- **Work task**: Look through the lines below, find those with the word "быть", and copy them.
-- Opening Marker --
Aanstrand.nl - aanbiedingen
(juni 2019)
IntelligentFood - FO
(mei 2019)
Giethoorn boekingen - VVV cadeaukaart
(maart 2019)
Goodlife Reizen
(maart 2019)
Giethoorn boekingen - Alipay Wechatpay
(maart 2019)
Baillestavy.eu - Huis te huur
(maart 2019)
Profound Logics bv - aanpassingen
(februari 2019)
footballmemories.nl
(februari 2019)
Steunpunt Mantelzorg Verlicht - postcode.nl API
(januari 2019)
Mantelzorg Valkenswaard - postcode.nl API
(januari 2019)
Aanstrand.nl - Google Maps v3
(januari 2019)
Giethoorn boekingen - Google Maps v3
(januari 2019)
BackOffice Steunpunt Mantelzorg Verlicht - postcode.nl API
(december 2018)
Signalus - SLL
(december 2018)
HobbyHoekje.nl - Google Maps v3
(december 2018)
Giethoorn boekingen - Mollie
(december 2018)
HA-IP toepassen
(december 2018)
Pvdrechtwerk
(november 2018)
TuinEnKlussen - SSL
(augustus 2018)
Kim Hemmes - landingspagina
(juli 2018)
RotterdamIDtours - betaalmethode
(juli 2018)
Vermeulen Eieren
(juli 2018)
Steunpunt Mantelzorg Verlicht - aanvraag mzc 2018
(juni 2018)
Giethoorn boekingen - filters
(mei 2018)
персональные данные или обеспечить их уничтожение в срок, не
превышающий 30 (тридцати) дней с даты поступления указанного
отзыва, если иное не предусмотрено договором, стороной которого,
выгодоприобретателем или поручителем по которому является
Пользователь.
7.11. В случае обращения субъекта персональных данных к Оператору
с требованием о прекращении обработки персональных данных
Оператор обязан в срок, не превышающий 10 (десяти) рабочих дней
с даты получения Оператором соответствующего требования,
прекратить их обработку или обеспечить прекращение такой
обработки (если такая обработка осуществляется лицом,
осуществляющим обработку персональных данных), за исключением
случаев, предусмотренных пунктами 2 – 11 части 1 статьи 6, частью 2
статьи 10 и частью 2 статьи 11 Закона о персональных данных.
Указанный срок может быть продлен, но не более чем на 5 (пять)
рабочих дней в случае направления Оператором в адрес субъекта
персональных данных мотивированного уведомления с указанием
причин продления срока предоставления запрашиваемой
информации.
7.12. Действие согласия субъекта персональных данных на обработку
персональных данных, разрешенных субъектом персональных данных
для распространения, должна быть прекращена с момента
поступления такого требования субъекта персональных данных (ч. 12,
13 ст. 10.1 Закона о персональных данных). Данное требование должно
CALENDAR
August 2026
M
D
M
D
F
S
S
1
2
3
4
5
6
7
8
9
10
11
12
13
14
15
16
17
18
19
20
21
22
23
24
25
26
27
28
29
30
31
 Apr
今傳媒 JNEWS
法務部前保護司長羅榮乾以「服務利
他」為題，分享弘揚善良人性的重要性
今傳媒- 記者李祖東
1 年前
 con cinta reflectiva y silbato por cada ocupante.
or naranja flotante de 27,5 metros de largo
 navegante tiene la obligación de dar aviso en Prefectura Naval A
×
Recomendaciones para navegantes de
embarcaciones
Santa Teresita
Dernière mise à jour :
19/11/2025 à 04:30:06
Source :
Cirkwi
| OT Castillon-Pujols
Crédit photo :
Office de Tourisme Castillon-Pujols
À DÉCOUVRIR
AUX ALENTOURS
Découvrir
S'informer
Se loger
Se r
-- Closing Marker --
-- Opening Marker --
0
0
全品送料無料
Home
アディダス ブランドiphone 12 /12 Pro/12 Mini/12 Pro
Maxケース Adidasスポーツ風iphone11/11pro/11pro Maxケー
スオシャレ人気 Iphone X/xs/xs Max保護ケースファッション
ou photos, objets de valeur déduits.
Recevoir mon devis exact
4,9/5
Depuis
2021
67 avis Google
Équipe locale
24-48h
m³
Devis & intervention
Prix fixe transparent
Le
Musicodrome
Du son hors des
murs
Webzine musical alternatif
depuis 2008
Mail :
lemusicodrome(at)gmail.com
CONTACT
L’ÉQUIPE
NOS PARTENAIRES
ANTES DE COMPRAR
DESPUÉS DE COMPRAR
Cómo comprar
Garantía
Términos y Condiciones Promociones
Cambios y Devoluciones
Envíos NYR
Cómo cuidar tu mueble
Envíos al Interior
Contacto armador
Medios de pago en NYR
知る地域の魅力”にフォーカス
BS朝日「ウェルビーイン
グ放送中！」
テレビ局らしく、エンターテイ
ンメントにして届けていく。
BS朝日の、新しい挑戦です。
-- Closing Marker --
- **Task result**:
Указанный срок может быть продлен, но не более чем на 5 (пять)
для распространения, должна быть прекращена с момента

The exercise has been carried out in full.